Charges Over Charges: Another week of disputes with Armentel

Minister Manukyan and Armentel acting director Georgios Vassilakis (in an archive photo) may have to wait to shake hands on new phone service changes

Last week, at least four disputes arose simultaneously over Armenia's telecommunication provider, Armentel, confusing customers and sparking lawsuits.

The Greek-owned OTE company, Armentel's main share holder, announced that beginning January 1 the per-minute charge for landline use would double to eight drams (a little more than a penny).

Armenia's Minister of Transport and Communication, Andranik Manukyan, insists that the company cannot apply such a change. (Earlier this week Armentel announced it is suspending the rate increase.)

At the same time last Monday OTE filed a lawsuit in the International Arbitrary Court in London, charging that the Government of Armenia has violated its contract with the communications company.

On Tuesday, the State Committee on Economic Competition Protection fined Armentel five million drams (about $9,000) for showing discrimination towards consumers.

At the same time last week, the National Assembly held discussions of a law on electronic communication that could deprive Armentel its monopoly rights in cellular communication and providing Internet service.

While the court and the Assembly are wrangling over the tumultuous relationship between the Government and the communication company, consumers are bracing for the fallout.

According to Armentel beginning January 1 the 360 minutes of free phone conversation now in force will be cut down to 120, and the monthly prepayment for free of charge communication will not apply after 360 minutes of use.

Armentel says it will no longer accept pre-payments while the dispute is being heard.

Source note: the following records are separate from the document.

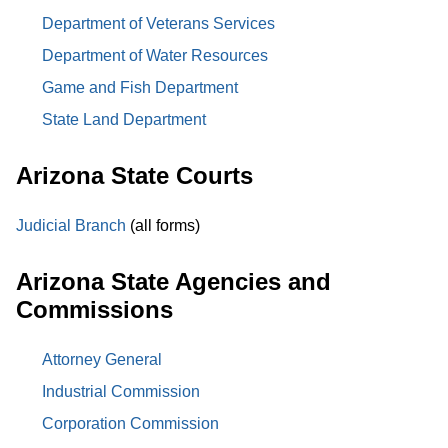
Department of Veterans Services
Department of Water Resources
Game and Fish Department
State Land Department
Arizona State Courts
Judicial Branch
(all forms)
Arizona State Agencies and
Commissions
Attorney General
Industrial Commission
Corporation Commission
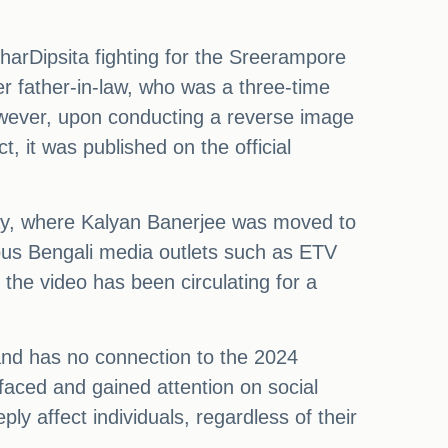
harDipsita fighting for the Sreerampore
er father-in-law, who was a three-time
owever, upon conducting a reverse image
t, it was published on the official
ay, where Kalyan Banerjee was moved to
ious Bengali media outlets such as ETV
he video has been circulating for a
 and has no connection to the 2024
faced and gained attention on social
ly affect individuals, regardless of their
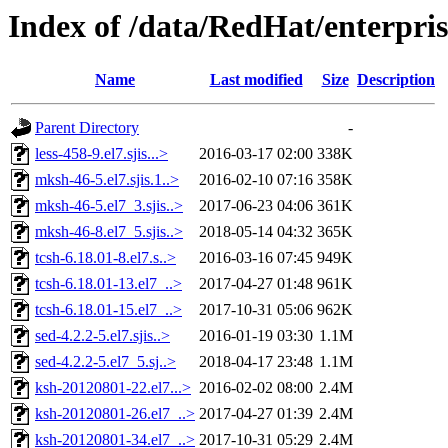
Index of /data/RedHat/enterpr
Name
Last modified
Size
Description
Parent Directory
-
less-458-9.el7.sjis...>
2016-03-17 02:00
338K
mksh-46-5.el7.sjis.1..>
2016-02-10 07:16
358K
mksh-46-5.el7_3.sjis..>
2017-06-23 04:06
361K
mksh-46-8.el7_5.sjis..>
2018-05-14 04:32
365K
tcsh-6.18.01-8.el7.s..>
2016-03-16 07:45
949K
tcsh-6.18.01-13.el7_..>
2017-04-27 01:48
961K
tcsh-6.18.01-15.el7_..>
2017-10-31 05:06
962K
sed-4.2.2-5.el7.sjis..>
2016-01-19 03:30
1.1M
sed-4.2.2-5.el7_5.sj..>
2018-04-17 23:48
1.1M
ksh-20120801-22.el7...>
2016-02-02 08:00
2.4M
ksh-20120801-26.el7_..>
2017-04-27 01:39
2.4M
ksh-20120801-34.el7_..>
2017-10-31 05:29
2.4M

Armentel sent a letter about new tariffs to Manukyan's office and in reply, the minister said the new charges will be rejected.

According to Manukyan the company has no right to apply such tariffs since according to a contract signed in 2001 between Armenia's Ministry of Justice and Armentel the abovementioned option can be applied no sooner than December 2004.

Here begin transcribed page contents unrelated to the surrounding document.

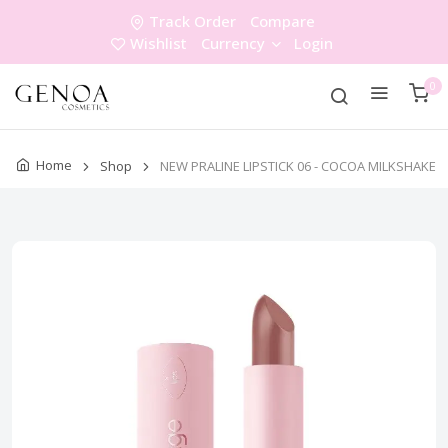
Track Order
Compare
Wishlist
Currency
Login
0
Home
Shop
NEW PRALINE LIPSTICK 06 - COCOA MILKSHAKE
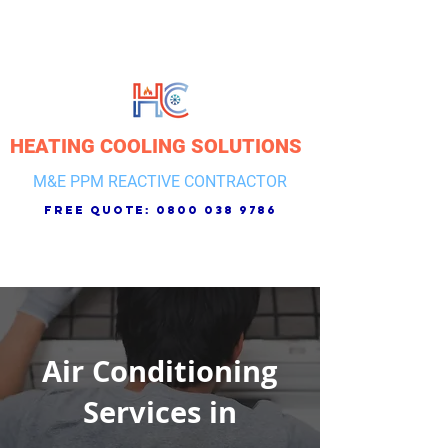
HEATING COOLING SOLUTIONS
M&E PPM REACTIVE CONTRACTOR
free quote:
0800 038 9786
Air Conditioning
Services in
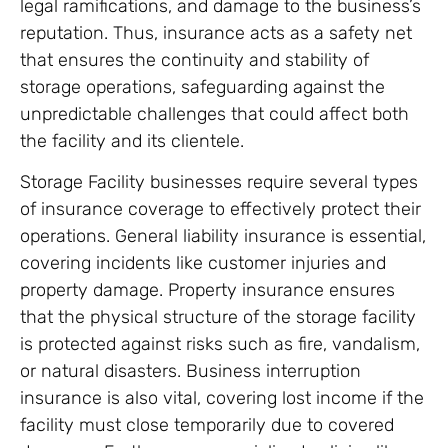
legal ramifications, and damage to the business’s
reputation. Thus, insurance acts as a safety net
that ensures the continuity and stability of
storage operations, safeguarding against the
unpredictable challenges that could affect both
the facility and its clientele.
Storage Facility businesses require several types
of insurance coverage to effectively protect their
operations. General liability insurance is essential,
covering incidents like customer injuries and
property damage. Property insurance ensures
that the physical structure of the storage facility
is protected against risks such as fire, vandalism,
or natural disasters. Business interruption
insurance is also vital, covering lost income if the
facility must close temporarily due to covered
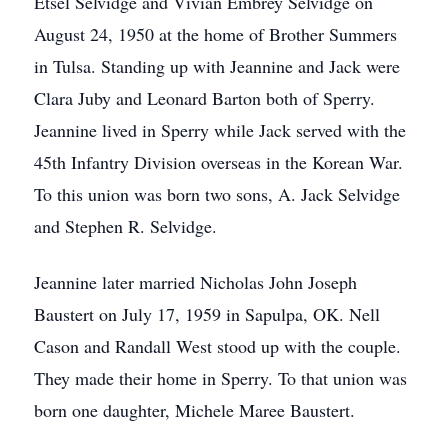
Etsel Selvidge and Vivian Embrey Selvidge on
August 24, 1950 at the home of Brother Summers
in Tulsa. Standing up with Jeannine and Jack were
Clara Juby and Leonard Barton both of Sperry.
Jeannine lived in Sperry while Jack served with the
45th Infantry Division overseas in the Korean War.
To this union was born two sons, A. Jack Selvidge
and Stephen R. Selvidge.
Jeannine later married Nicholas John Joseph
Baustert on July 17, 1959 in Sapulpa, OK. Nell
Cason and Randall West stood up with the couple.
They made their home in Sperry. To that union was
born one daughter, Michele Maree Baustert.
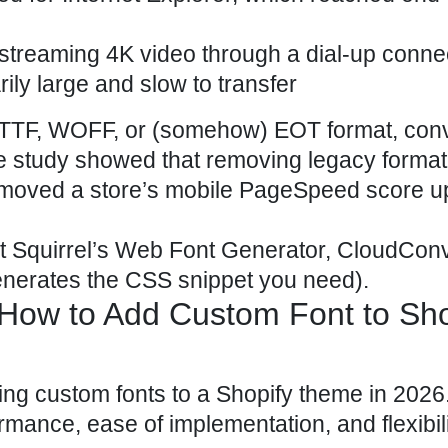
 streaming 4K video through a dial-up conn
rily large and slow to transfer
 in TTF, WOFF, or (somehow) EOT format, con
e study showed that removing legacy format
moved a store’s mobile PageSpeed score u
nt Squirrel’s Web Font Generator, CloudConv
nerates the CSS snippet you need).
How to Add Custom Font to Sho
ing custom fonts to a Shopify theme in 2026
ormance, ease of implementation, and flexibili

Manukyan encourages people to continue making prepayments. (The minister had also strongly opposed Armentel's imposition, in 2001 of the per-minute tax, but his opposition was in vain.)

The time when suits will be heard is not known. According to the head of Democratic Fatherland political party Petros Makeyan the fight between the government and Armentel is only for the sake of getting shares from Armentel.

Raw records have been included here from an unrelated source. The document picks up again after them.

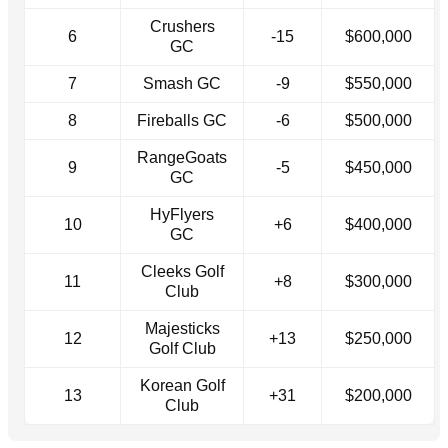
Crushers
6
-15
$600,000
GC
7
Smash GC
-9
$550,000
8
Fireballs GC
-6
$500,000
RangeGoats
9
-5
$450,000
GC
HyFlyers
10
+6
$400,000
GC
Cleeks Golf
11
+8
$300,000
Club
Majesticks
12
+13
$250,000
Golf Club
Korean Golf
13
+31
$200,000
Club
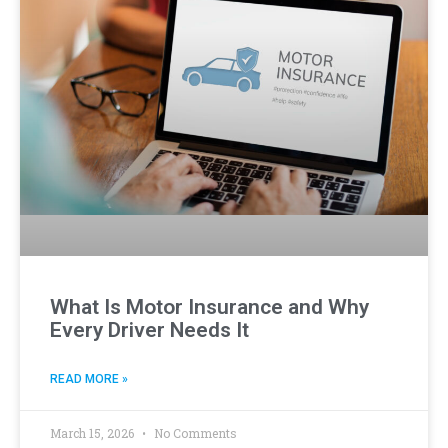
What Is Motor Insurance and Why
Every Driver Needs It
READ MORE »
March 15, 2026
No Comments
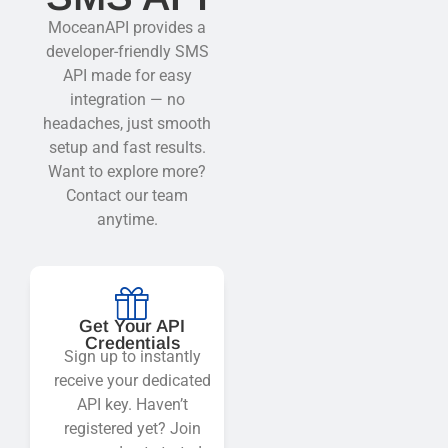
MoceanAPI provides a
developer-friendly SMS
API made for easy
integration — no
headaches, just smooth
setup and fast results.
Want to explore more?
Contact our team
anytime.
Get Your API
Credentials
Sign up to instantly
receive your dedicated
API key. Haven’t
registered yet? Join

"There is no fight for the sake of people," says Makeyan, who in 1999 was one of the deputies who applied to Constitutional Court to deprive Armentel of monopoly rights.

"As a result of our research in 2001 we announced that out of $127 million investment of Armentel, $60 million is either addition or misappropriation," Makeyan says. "Afterwards, the government created a committee, which after examining the investment programs announced that there has been a $75 million embezzlement."

According to Makeyan it has already been two years but until now Armentel hasn't revealed the source of the misappropriation nor how much has been returned.

"I am sure that this is a common chain and they're doing everything to confuse people and divide income between themselves. If both parties don't come to an agreement the government will deprive Armentel of some authorities and they will be passed to Rostelecom (Russian company) or to Karabakhtelecom," Makeyan says.

Makeyan says Karabakhtelecom belongs to a clan, and that the Russians already own rights to Armenia's energy source.

"They've already given them the energy system, if they also give them the communication rights, we'll be totally dependant."